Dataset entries
* * * * * * *
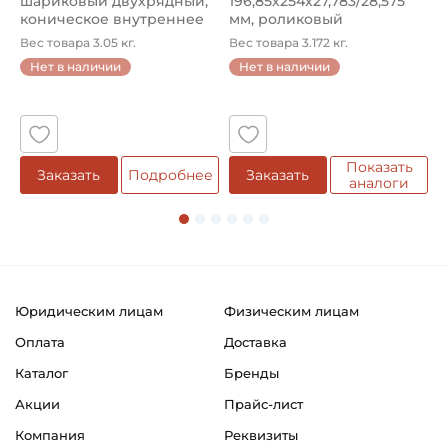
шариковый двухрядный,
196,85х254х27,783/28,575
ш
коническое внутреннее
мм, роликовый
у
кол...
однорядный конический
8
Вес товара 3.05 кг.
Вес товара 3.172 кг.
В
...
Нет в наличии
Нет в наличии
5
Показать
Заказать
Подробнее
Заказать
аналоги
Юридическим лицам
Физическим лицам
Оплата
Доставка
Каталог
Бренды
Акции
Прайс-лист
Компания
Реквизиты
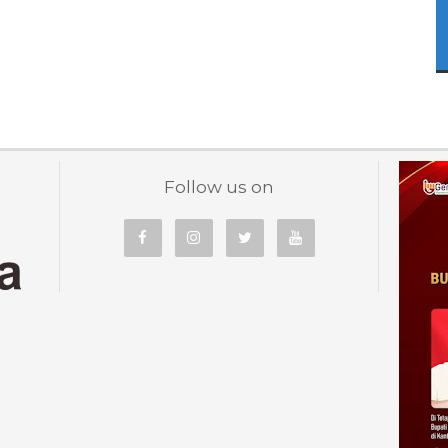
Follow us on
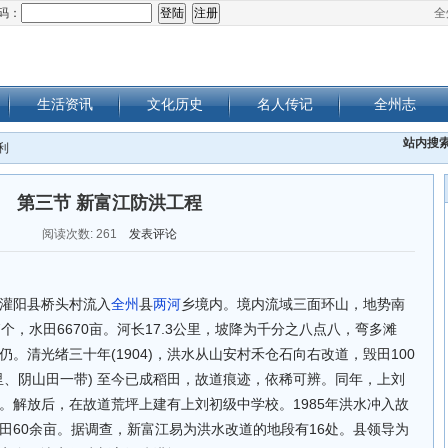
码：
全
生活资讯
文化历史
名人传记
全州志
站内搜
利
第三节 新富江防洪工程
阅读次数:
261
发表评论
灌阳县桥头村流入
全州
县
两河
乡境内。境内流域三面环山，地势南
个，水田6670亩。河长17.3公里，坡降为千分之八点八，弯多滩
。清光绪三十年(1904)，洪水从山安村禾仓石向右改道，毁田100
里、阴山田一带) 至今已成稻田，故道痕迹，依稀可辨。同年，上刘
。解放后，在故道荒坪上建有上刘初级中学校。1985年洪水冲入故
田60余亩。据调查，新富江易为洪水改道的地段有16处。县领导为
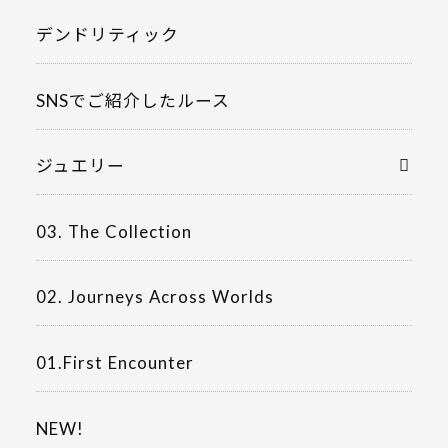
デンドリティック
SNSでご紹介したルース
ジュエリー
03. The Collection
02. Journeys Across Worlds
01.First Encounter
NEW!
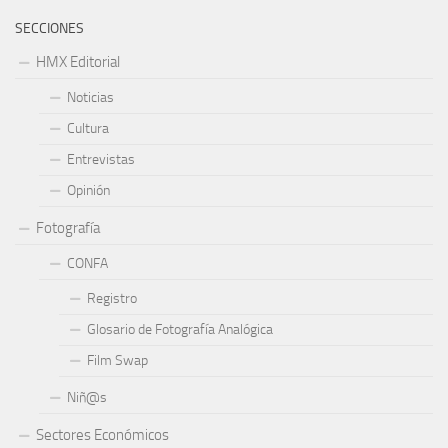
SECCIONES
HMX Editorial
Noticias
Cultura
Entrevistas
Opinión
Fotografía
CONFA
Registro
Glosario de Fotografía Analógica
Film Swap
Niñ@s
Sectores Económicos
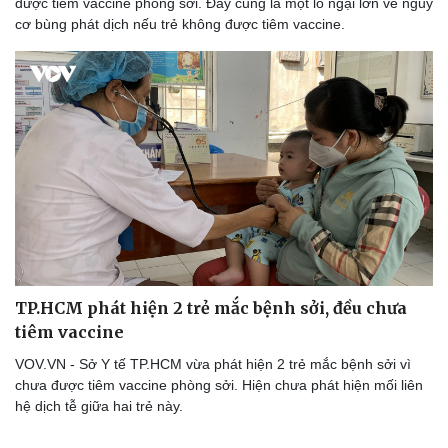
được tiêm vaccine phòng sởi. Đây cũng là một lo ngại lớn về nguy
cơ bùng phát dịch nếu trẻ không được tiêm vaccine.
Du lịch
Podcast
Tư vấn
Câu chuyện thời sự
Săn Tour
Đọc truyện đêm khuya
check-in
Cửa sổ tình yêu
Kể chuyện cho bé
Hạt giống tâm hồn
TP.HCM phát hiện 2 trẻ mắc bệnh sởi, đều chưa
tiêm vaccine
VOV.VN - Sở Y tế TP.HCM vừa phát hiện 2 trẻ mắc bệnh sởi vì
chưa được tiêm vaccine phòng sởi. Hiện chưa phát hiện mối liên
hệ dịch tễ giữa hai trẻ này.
* * * * * * *
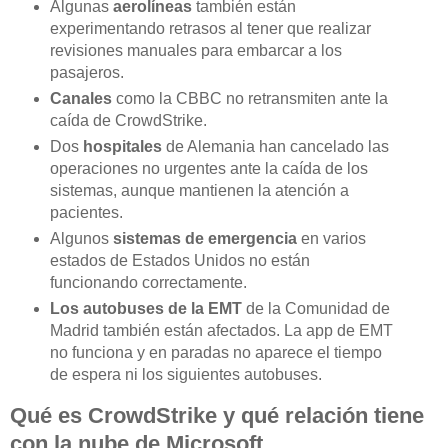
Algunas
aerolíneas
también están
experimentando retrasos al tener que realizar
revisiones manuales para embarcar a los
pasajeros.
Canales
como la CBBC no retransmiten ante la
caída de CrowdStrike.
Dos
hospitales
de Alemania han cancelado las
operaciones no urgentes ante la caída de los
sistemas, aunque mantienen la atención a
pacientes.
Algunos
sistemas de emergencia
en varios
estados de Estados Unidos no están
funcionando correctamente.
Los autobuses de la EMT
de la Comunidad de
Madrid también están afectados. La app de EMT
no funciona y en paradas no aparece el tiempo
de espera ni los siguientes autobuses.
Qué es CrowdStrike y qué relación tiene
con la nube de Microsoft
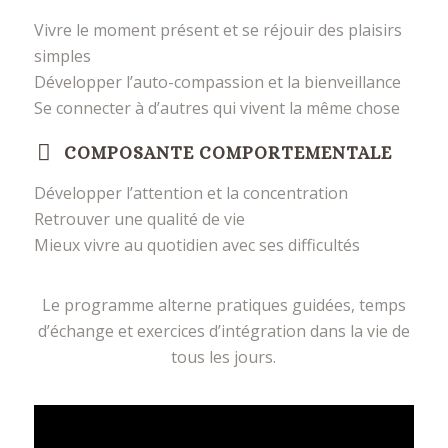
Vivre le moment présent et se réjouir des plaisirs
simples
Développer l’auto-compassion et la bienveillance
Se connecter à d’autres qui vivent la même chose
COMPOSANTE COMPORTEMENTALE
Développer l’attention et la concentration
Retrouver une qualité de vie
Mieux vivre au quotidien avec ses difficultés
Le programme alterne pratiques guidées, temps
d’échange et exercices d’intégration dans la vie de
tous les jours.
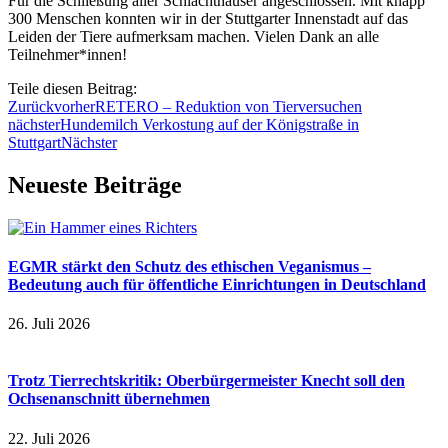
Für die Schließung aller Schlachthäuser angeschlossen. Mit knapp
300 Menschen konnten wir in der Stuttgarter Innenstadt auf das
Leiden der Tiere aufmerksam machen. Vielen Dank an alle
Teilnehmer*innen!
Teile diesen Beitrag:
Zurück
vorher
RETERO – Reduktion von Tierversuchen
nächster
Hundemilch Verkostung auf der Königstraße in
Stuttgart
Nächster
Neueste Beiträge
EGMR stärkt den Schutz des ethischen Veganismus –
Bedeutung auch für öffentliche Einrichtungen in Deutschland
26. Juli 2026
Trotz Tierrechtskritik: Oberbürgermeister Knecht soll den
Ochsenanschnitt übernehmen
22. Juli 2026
* * * * * * *
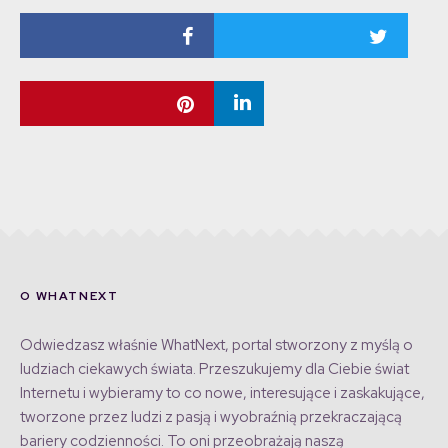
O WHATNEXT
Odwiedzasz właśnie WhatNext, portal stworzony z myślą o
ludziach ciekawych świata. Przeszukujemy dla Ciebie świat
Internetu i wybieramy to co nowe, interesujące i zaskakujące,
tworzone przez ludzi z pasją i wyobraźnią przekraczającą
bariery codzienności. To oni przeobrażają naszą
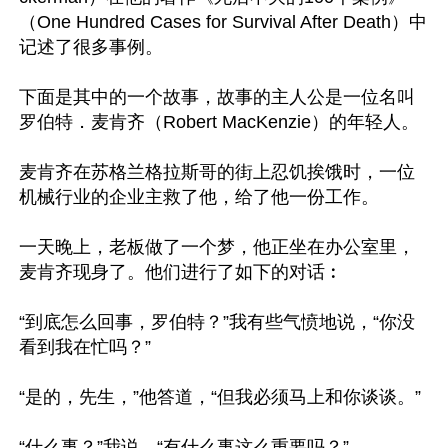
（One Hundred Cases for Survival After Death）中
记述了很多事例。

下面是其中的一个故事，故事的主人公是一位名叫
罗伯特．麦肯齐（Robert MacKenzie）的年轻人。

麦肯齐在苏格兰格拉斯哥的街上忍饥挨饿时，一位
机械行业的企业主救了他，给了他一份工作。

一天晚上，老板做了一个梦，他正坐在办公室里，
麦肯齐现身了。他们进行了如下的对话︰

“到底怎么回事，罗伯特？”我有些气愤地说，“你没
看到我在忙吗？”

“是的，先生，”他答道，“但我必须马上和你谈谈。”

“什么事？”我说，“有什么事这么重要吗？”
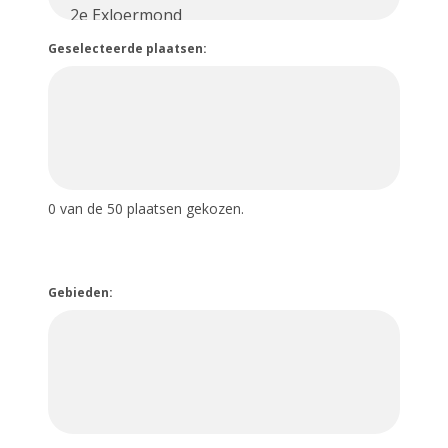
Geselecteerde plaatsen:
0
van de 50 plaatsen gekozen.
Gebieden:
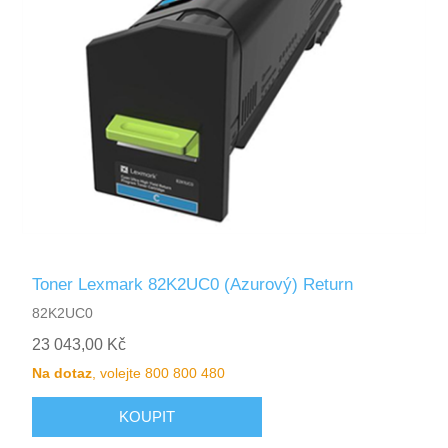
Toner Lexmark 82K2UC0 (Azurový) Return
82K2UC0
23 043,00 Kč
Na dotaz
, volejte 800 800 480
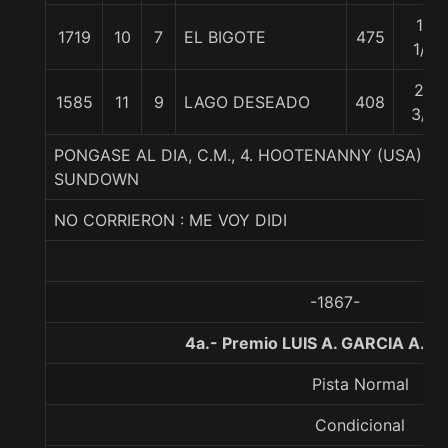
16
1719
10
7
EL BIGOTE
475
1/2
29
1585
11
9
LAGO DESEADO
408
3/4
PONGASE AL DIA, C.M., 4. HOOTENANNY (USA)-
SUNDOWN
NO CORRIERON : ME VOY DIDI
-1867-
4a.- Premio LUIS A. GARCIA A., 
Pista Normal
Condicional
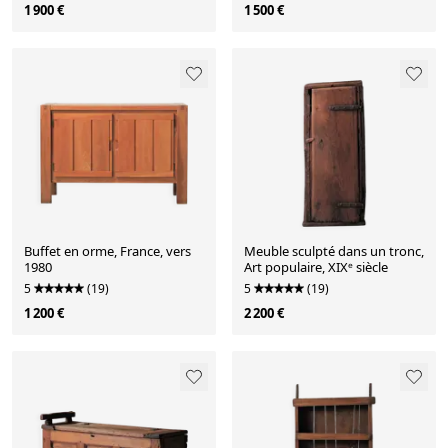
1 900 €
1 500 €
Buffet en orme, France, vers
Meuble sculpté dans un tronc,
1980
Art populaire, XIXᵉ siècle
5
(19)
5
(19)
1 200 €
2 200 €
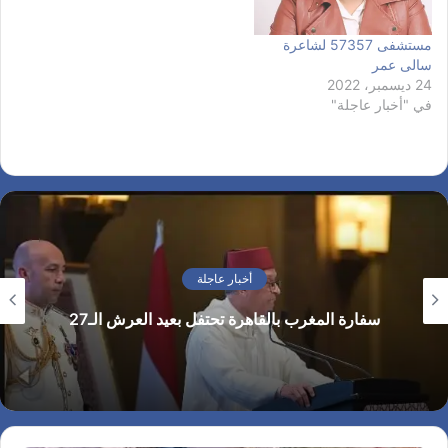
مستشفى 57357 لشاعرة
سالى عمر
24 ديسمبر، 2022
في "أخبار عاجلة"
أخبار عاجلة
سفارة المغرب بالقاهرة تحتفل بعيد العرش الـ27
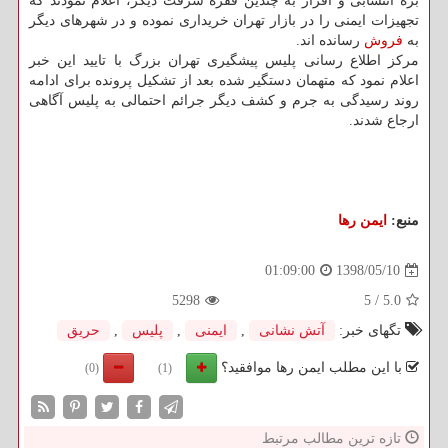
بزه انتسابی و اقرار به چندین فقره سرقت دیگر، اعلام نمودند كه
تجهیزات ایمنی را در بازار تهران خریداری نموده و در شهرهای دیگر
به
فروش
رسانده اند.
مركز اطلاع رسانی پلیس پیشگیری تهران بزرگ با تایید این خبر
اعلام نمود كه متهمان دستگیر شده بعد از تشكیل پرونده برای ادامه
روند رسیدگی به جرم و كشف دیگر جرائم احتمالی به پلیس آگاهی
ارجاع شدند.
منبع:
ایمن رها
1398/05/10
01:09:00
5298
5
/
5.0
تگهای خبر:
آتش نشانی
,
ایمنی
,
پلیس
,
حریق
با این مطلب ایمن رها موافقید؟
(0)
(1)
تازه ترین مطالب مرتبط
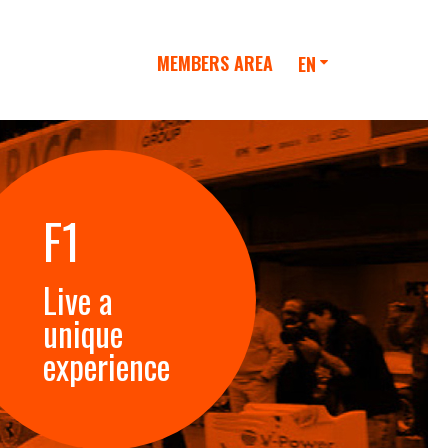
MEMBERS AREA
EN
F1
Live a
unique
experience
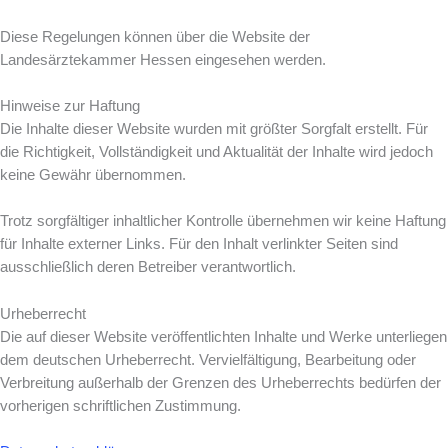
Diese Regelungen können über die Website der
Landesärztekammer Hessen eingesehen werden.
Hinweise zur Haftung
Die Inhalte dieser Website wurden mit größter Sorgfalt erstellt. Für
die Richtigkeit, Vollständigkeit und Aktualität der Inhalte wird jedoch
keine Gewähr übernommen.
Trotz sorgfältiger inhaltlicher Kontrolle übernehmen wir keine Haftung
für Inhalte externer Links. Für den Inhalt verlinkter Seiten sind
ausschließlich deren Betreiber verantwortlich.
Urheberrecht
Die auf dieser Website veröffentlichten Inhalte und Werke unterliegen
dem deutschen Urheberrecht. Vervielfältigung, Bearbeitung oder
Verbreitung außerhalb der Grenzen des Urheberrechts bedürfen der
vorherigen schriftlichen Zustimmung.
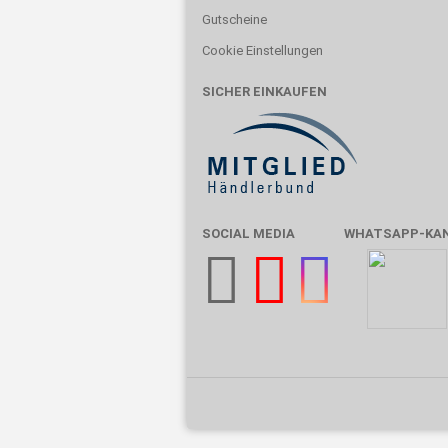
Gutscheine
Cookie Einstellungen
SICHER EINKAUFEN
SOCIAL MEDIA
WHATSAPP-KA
* * * * * * *
Activity
From the entries above, extract each line containing "keine".

Exercise output
keine Gewähr übernommen.
Trotz sorgfältiger inhaltlicher Kontrolle übernehmen wir keine Haftung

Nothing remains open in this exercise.